В итоге у нас очень мало режиссеров, чуть больше операторов. Вообще нет сценаристов, кроме Дениса Осокина, который периодически выходит «из леса». У меня есть любимые актеры в театре имени Камала, в ТЮЗе, но они снимаются в этих фильмах не потому, что им так нравится сценарий, а потому, что нет других вариантов. Они хотят творчески реализовываться, готовы работать бесплатно. Но их уже настолько затравили съемочным голодом, что они согласны идти в любой проект, хотя люди талантливы.

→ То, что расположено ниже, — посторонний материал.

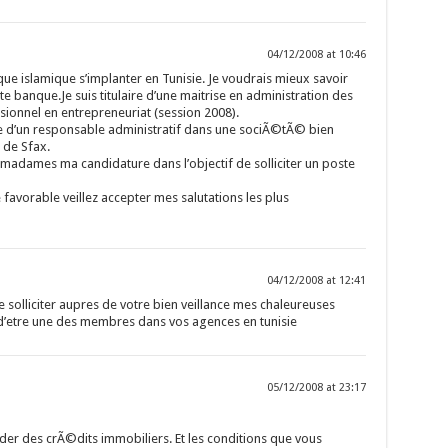
04/12/2008 at 10:46
nque islamique s’implanter en Tunisie. Je voudrais mieux savoir
 banque.Je suis titulaire d’une maitrise en administration des
sionnel en entrepreneuriat (session 2008).
e d’un responsable administratif dans une sociÃ©tÃ© bien
de Sfax.
madames ma candidature dans l’objectif de solliciter un poste
favorable veillez accepter mes salutations les plus
04/12/2008 at 12:41
de solliciter aupres de votre bien veillance mes chaleureuses
ur d’etre une des membres dans vos agences en tunisie
05/12/2008 at 23:17
rder des crÃ©dits immobiliers. Et les conditions que vous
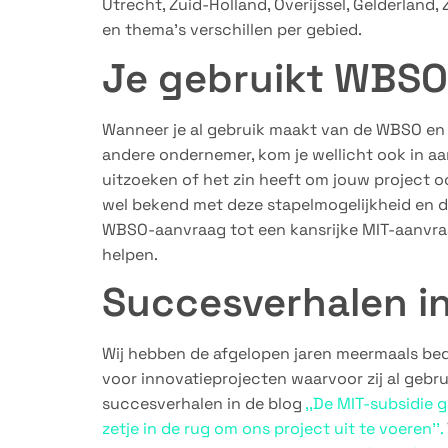
Utrecht, Zuid-Holland, Overijssel, Gelderland
en thema’s verschillen per gebied.
Je gebruikt WBSO
Wanneer je al gebruik maakt van de WBSO en
andere ondernemer, kom je wellicht ook in aa
uitzoeken of het zin heeft om jouw project o
wel bekend met deze stapelmogelijkheid en de
WBSO-aanvraag tot een kansrijke MIT-aanvraa
helpen.
Succesverhalen i
Wij hebben de afgelopen jaren meermaals bed
voor innovatieprojecten waarvoor zij al geb
succesverhalen in de blog
,,De MIT-subsidie 
zetje in de rug om ons project uit te voeren’’.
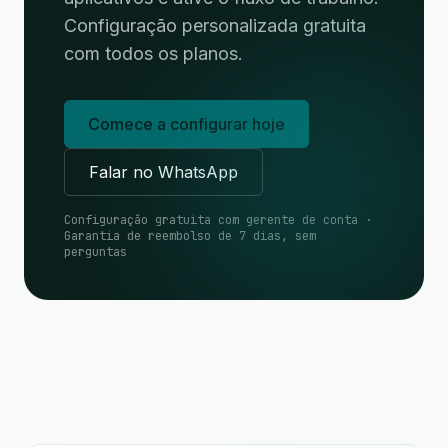
Configuração personalizada gratuita
com todos os planos.
Comece a configurar hoje
Falar no WhatsApp
Configuração gratuita com gerente de conta ·
Garantia de reembolso de 7 dias, sem
perguntas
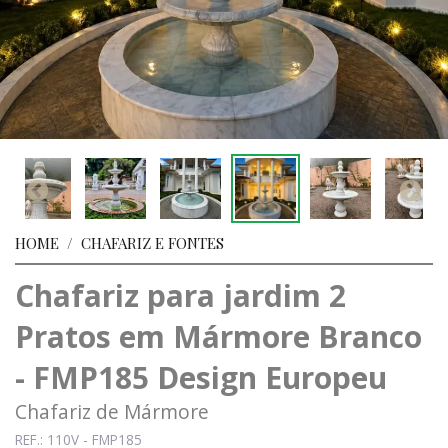
HOME
/
CHAFARIZ E FONTES
Chafariz para jardim 2
Pratos em Mármore Branco
- FMP185 Design Europeu
Chafariz de Mármore
REF.: 110V - FMP185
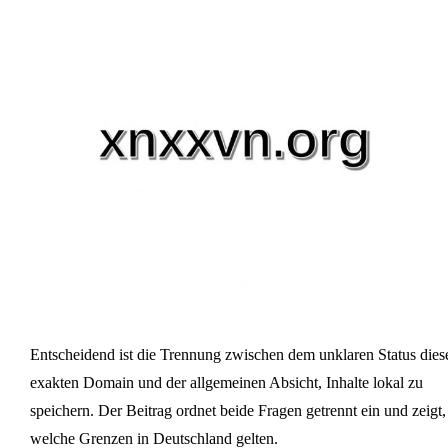
Entscheidend ist die Trennung zwischen dem unklaren Status dies
exakten Domain und der allgemeinen Absicht, Inhalte lokal zu
speichern. Der Beitrag ordnet beide Fragen getrennt ein und zeigt,
welche Grenzen in Deutschland gelten.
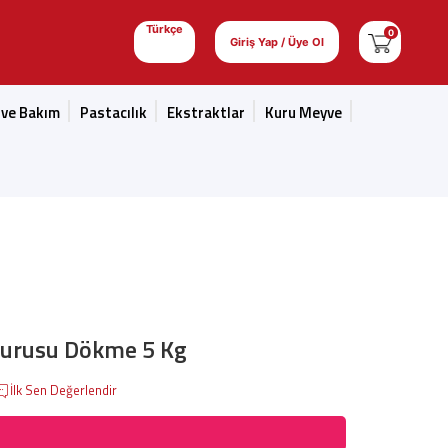
Türkçe
0
Giriş Yap / Üye Ol
 ve Bakım
Pastacılık
Ekstraktlar
Kuru Meyve
Kurusu Dökme 5 Kg
İlk Sen Değerlendir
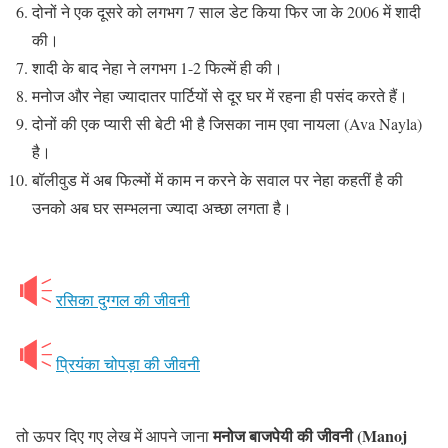
दोनों ने एक दूसरे को लगभग 7 साल डेट किया फिर जा के 2006 में शादी
की।
शादी के बाद नेहा ने लगभग 1-2 फिल्में ही की।
मनोज और नेहा ज्यादातर पार्टियों से दूर घर में रहना ही पसंद करते हैं।
दोनों की एक प्यारी सी बेटी भी है जिसका नाम एवा नायला (Ava Nayla)
है।
बॉलीवुड में अब फिल्मों में काम न करने के सवाल पर नेहा कहतीं है की
उनको अब घर सम्भलना ज्यादा अच्छा लगता है।
रसिका दुग्गल की जीवनी
प्रियंका चोपड़ा की जीवनी
मनोज बाजपेयी की जीवनी (Manoj
तो ऊपर दिए गए लेख में आपने जाना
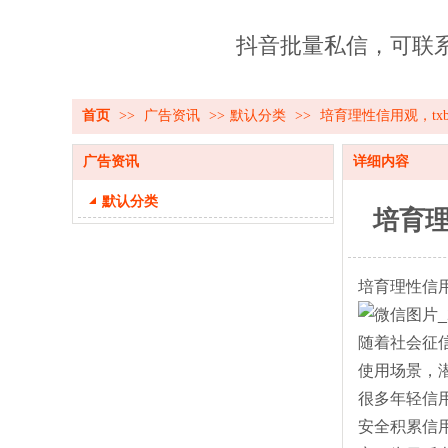
抖音批量私信，可联系18
首页
>>
广告资讯
>>
默认分类
>>
培育理性信用观，tx
广告资讯
详细内容
默认分类
培育理
培育理性信用
随着社会征
使用场景，
很多年轻信
安全积累信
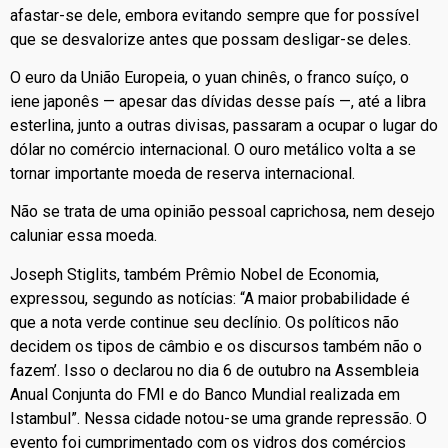
afastar-se dele, embora evitando sempre que for possível
que se desvalorize antes que possam desligar-se deles.
O euro da União Europeia, o yuan chinês, o franco suíço, o
iene japonês — apesar das dívidas desse país —, até a libra
esterlina, junto a outras divisas, passaram a ocupar o lugar do
dólar no comércio internacional. O ouro metálico volta a se
tornar importante moeda de reserva internacional.
Não se trata de uma opinião pessoal caprichosa, nem desejo
caluniar essa moeda.
Joseph Stiglits, também Prêmio Nobel de Economia,
expressou, segundo as notícias: “A maior probabilidade é
que a nota verde continue seu declínio. Os políticos não
decidem os tipos de câmbio e os discursos também não o
fazem’. Isso o declarou no dia 6 de outubro na Assembleia
Anual Conjunta do FMI e do Banco Mundial realizada em
Istambul”. Nessa cidade notou-se uma grande repressão. O
evento foi cumprimentado com os vidros dos comércios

В итоге кинематографисту из Татарстана гораздо легче реализоваться в Якутии, в Москве, в любом ближнем зарубежье. Мне предлагали снимать фильм в Беларуси, причем на белорусскую тему, которая будет интересная белорусам. Поэтому максимум, что может быть у Татарстана в нынешних условиях, — появится техническая база со специалистами для съемок сериалов типа «Зулейхи», которая опять-таки будет обслуживать приезжих. Но это не творчество, это бизнес.

Хотя сложная все-таки тема. Потому что вроде бы, если посмотреть, все нормально — кому не нравится, те уезжают. Полная свобода, делай что хочешь.

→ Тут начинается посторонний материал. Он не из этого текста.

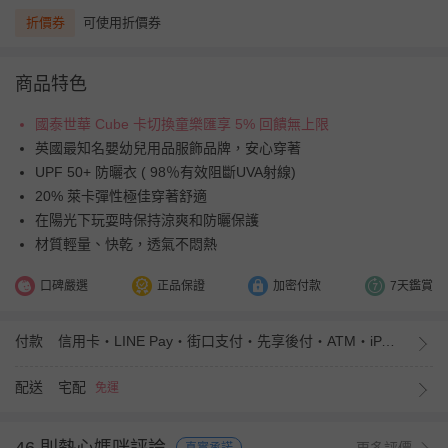
折價券
可使用折價券
商品特色
國泰世華 Cube 卡切換童樂匯享 5% 回饋無上限
英國最知名嬰幼兒用品服飾品牌，安心穿著
UPF 50+ 防曬衣 ( 98％有效阻斷UVA射線)
20% 萊卡彈性極佳穿著舒適
在陽光下玩耍時保持涼爽和防曬保護
材質輕量、快乾，透氣不悶熱
口碑嚴選
正品保證
加密付款
7天鑑賞
付款
信用卡・LINE Pay・街口支付・先享後付・ATM・iPASS MONEY
配送
宅配
免運
更多評價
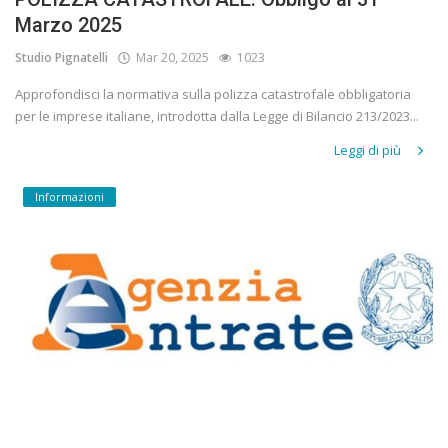
Marzo 2025
Studio Pignatelli
Mar 20, 2025
1023
Approfondisci la normativa sulla polizza catastrofale obbligatoria
per le imprese italiane, introdotta dalla Legge di Bilancio 213/2023...
Leggi di più
Informazioni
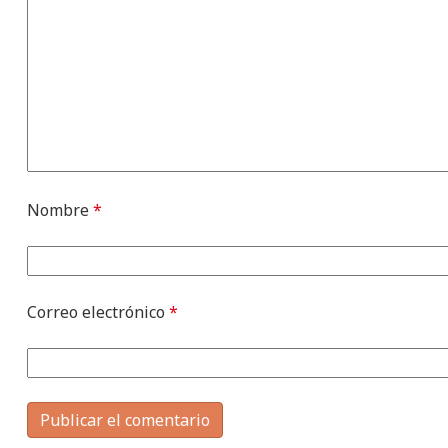
Nombre
*
Correo electrónico
*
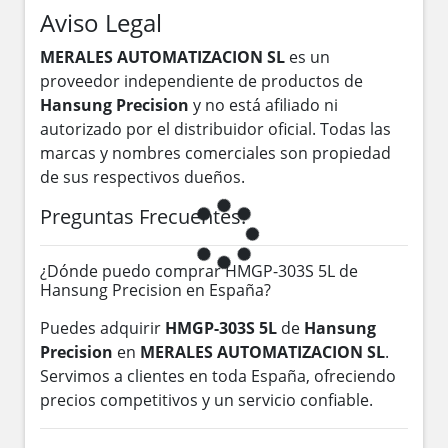
Aviso Legal
MERALES AUTOMATIZACION SL
es un
proveedor independiente de productos de
Hansung Precision
y no está afiliado ni
autorizado por el distribuidor oficial. Todas las
marcas y nombres comerciales son propiedad
de sus respectivos dueños.
Preguntas Frecuentes:
¿Dónde puedo comprar HMGP-303S 5L de
Hansung Precision en España?
Puedes adquirir
HMGP-303S 5L
de
Hansung
Precision
en
MERALES AUTOMATIZACION SL
.
Servimos a clientes en toda España, ofreciendo
precios competitivos y un servicio confiable.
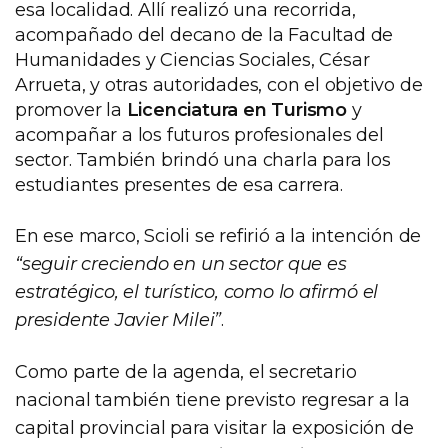
esa localidad. Allí realizó una recorrida,
acompañado del decano de la Facultad de
Humanidades y Ciencias Sociales, César
Arrueta, y otras autoridades, con el objetivo de
promover la
Licenciatura en Turismo
y
acompañar a los futuros profesionales del
sector. También brindó una charla para los
estudiantes presentes de esa carrera.
En ese marco, Scioli se refirió a la intención de
“seguir creciendo en un sector que es
estratégico, el turístico, como lo afirmó el
presidente Javier Milei”
.
Como parte de la agenda, el secretario
nacional también tiene previsto regresar a la
capital provincial para visitar la exposición de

— Так можно как-то изменить ситуацию с кино в Татарстане?

— Мне понравилась одна мысль. Ответственность за качество музыки, которую ты слушаешь, несут два человека: композитор и исполнитель. Когда читаешь книгу, ответственность несет как писатель, так и читатель за то, как будет воспринят материал. У нас то же самое. Писатели, художники формируют вкус читателя, зрителя, но и по откликам могут судить о востребованности своей работы. И потому очень закономерно, что, пока зритель не выработает своей позиции, ему будут предлагаться разные изощренные варианты. Пока кинематографисты не сформируют понимание того, что хочет зритель, пока не поймут, что сами хотят донести до него… Если бы зритель как-то сам поучаствовал в процессе — это может быть проявление интереса, каких-то комментариев («Покажите нам уже этот фильм!»)… Это как происходит на YouTube, где идет непрерывный контакт со зрителем: кто-то что-то выложил — и сразу комментарий. Либо желают продолжения, либо наоборот.

Вот этой обратной связи со зрителями у нас нет. Есть общение внутри сообщества, дескать, у нас все хорошо, столько фильмов. Но никто не хочет слышать отклика, максимум посмотрят на сборы. Для такого города, как Казань, и республики, в которой живут несколько миллионов человек, это очень смешные цифры.